→ Work item
Copy all lines in the data that contain the string "Guardian".

→ Stored data entries
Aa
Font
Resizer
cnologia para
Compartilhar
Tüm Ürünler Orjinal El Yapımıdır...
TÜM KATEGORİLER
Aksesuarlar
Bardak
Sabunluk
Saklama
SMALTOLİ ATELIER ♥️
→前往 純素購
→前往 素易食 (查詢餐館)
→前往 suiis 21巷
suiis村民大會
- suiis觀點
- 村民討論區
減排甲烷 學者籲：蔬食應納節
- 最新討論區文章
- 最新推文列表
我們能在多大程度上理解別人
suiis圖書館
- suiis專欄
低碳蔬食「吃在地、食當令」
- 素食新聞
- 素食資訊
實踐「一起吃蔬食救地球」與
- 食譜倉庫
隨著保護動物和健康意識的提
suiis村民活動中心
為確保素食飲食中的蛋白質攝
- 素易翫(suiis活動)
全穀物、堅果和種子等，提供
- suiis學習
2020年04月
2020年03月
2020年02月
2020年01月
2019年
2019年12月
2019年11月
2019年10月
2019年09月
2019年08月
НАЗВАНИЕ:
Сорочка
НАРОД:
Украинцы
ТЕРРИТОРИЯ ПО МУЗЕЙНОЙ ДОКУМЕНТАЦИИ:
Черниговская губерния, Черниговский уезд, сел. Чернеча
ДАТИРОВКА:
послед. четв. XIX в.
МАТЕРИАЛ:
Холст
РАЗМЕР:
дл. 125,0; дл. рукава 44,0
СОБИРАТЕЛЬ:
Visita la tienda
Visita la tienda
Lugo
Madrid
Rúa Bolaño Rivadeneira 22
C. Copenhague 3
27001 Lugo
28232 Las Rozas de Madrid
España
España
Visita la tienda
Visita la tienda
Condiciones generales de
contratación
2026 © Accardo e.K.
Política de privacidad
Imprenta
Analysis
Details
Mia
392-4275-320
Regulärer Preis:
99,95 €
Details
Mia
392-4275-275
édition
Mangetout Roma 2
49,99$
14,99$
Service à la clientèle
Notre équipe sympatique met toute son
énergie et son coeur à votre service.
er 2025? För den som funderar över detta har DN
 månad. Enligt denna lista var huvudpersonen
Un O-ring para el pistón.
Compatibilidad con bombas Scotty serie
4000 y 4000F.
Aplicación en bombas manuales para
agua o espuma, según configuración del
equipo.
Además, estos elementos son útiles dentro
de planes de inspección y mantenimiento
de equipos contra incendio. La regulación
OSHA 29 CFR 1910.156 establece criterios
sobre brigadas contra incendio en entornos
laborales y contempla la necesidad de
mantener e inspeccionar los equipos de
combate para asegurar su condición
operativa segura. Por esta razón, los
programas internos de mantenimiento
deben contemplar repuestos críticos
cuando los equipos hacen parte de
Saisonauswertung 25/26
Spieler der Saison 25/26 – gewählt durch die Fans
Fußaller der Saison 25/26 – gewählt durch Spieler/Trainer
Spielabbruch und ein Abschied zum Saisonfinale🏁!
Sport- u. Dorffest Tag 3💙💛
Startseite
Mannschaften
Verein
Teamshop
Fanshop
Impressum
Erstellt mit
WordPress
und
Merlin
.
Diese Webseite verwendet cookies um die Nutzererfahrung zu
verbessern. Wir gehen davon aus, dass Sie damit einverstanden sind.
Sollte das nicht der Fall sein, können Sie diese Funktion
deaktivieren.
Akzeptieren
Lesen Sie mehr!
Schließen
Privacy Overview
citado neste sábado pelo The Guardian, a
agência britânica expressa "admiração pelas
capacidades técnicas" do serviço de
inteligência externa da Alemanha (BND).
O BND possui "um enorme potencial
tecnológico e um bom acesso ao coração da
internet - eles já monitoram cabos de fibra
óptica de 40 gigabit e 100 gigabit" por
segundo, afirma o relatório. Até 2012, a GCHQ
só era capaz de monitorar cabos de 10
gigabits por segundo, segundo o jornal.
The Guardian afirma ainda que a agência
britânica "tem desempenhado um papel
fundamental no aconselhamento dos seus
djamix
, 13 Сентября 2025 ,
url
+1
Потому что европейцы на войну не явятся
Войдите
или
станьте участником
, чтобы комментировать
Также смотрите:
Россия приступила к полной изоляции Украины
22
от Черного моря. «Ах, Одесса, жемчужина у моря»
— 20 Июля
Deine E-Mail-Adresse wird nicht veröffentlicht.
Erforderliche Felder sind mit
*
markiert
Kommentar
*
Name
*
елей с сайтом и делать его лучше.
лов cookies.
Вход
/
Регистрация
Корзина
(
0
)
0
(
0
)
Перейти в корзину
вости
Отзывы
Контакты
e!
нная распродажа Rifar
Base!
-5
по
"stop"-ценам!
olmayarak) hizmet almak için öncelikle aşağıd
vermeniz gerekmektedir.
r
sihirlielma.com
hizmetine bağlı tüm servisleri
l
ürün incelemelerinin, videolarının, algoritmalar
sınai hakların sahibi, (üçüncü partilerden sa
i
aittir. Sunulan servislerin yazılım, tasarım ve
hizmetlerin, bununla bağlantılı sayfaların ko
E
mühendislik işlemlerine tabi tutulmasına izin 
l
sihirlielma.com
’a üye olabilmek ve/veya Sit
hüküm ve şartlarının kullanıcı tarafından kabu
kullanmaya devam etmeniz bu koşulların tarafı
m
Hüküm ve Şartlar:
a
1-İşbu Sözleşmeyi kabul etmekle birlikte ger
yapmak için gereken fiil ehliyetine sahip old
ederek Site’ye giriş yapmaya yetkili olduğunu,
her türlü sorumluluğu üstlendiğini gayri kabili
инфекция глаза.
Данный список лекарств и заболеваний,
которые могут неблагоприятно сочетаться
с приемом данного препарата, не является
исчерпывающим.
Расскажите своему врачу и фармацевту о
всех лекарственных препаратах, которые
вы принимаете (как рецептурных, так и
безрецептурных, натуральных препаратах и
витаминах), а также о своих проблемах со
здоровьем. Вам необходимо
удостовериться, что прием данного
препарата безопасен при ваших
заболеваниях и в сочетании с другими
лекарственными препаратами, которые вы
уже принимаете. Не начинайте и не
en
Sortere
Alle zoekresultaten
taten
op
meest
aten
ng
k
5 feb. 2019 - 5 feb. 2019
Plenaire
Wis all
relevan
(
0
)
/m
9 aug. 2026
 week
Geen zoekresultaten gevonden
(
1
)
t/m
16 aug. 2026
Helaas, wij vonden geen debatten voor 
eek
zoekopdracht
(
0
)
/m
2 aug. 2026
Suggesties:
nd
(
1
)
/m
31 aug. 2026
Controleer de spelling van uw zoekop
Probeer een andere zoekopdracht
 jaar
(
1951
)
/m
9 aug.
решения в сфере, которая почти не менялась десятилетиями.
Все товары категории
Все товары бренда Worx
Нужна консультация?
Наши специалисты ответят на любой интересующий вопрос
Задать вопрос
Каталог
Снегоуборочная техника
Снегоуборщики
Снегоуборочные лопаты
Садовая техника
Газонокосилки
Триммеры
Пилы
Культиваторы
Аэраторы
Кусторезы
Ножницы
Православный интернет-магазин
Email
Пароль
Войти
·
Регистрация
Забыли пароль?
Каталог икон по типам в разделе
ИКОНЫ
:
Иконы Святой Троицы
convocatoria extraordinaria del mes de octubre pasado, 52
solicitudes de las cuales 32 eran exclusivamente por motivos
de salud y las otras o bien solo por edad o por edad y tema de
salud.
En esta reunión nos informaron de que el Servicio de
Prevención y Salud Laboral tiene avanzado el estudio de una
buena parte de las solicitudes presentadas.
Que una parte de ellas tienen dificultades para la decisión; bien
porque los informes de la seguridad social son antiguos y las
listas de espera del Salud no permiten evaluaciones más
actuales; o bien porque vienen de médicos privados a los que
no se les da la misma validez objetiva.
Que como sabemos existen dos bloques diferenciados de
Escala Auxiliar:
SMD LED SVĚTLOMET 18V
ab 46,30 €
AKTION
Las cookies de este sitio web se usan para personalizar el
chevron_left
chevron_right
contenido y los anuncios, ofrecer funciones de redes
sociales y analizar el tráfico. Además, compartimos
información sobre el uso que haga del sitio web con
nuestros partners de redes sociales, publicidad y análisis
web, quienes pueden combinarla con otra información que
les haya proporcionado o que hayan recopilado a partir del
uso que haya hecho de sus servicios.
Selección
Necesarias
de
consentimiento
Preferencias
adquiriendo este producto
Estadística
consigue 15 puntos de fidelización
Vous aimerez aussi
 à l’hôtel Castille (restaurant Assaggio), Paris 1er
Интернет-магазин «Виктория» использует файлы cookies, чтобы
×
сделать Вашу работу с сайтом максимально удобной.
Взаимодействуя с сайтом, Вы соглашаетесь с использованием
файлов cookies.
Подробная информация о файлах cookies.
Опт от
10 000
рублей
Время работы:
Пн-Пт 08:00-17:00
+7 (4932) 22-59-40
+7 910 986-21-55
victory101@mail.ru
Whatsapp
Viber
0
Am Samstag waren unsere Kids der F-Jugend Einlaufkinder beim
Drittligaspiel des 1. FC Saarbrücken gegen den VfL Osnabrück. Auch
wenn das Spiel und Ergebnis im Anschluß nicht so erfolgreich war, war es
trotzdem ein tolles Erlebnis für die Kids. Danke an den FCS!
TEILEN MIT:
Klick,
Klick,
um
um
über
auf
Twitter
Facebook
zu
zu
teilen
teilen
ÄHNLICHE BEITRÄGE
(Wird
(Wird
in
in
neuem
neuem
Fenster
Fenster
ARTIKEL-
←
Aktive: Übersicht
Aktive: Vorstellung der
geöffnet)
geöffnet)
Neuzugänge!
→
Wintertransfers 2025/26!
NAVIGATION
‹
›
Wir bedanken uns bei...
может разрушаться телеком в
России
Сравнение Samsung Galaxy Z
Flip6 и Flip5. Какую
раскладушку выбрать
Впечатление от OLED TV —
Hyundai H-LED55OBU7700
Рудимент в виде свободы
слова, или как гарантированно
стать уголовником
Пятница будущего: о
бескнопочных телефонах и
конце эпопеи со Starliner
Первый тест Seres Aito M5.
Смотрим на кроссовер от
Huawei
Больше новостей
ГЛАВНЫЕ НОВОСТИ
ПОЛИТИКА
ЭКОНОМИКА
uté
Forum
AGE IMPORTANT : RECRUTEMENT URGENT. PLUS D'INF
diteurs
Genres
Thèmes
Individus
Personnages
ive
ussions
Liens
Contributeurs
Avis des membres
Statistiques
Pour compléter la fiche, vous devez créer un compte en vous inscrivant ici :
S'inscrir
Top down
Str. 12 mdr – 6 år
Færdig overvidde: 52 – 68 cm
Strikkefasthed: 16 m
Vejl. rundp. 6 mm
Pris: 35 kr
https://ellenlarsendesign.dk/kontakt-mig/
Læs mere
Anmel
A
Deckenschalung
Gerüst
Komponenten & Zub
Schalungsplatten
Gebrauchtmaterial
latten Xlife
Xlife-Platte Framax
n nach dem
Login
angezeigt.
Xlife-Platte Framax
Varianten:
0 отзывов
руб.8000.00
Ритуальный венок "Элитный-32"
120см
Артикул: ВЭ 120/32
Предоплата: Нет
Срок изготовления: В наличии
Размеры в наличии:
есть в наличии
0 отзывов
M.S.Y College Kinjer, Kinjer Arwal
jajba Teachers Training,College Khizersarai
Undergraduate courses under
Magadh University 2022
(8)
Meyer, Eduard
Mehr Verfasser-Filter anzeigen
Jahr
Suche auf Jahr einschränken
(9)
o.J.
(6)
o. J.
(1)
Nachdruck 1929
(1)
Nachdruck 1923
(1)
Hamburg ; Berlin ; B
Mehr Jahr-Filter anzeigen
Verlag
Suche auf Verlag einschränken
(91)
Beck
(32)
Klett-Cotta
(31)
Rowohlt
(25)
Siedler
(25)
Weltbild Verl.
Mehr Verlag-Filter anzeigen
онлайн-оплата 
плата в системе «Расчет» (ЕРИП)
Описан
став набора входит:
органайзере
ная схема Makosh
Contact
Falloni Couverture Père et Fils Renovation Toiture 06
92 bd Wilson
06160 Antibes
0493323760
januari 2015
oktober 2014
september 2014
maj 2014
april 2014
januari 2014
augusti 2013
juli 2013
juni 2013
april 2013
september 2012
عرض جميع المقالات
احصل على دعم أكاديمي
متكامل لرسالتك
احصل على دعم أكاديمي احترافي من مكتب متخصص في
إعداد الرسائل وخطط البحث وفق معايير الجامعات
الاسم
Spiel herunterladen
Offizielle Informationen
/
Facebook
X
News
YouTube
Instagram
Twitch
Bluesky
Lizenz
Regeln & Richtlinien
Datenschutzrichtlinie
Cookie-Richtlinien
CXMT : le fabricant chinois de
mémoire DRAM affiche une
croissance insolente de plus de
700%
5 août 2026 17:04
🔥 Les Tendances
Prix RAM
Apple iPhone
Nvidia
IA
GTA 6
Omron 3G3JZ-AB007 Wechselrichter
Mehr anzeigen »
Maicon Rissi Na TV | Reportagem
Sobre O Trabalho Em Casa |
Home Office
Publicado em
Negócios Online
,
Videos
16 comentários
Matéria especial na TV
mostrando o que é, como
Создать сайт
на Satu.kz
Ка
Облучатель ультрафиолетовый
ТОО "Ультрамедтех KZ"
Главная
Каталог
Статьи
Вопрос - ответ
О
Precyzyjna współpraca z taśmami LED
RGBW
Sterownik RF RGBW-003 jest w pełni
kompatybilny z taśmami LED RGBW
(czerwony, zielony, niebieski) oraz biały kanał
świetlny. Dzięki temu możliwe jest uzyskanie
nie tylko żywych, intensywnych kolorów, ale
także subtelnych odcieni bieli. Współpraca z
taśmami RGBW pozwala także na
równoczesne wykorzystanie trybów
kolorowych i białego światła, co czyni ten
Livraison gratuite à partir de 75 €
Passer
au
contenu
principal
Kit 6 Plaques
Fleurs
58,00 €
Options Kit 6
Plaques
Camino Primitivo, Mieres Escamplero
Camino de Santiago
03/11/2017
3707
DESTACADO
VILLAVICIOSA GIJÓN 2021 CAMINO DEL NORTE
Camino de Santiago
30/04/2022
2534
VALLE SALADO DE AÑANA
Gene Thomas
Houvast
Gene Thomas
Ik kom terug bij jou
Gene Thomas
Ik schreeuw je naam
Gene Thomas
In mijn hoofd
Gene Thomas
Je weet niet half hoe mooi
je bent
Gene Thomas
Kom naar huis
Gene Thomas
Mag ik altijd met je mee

→ Solution
citado neste sábado pelo The Guardian, a
The Guardian afirma ainda que a agência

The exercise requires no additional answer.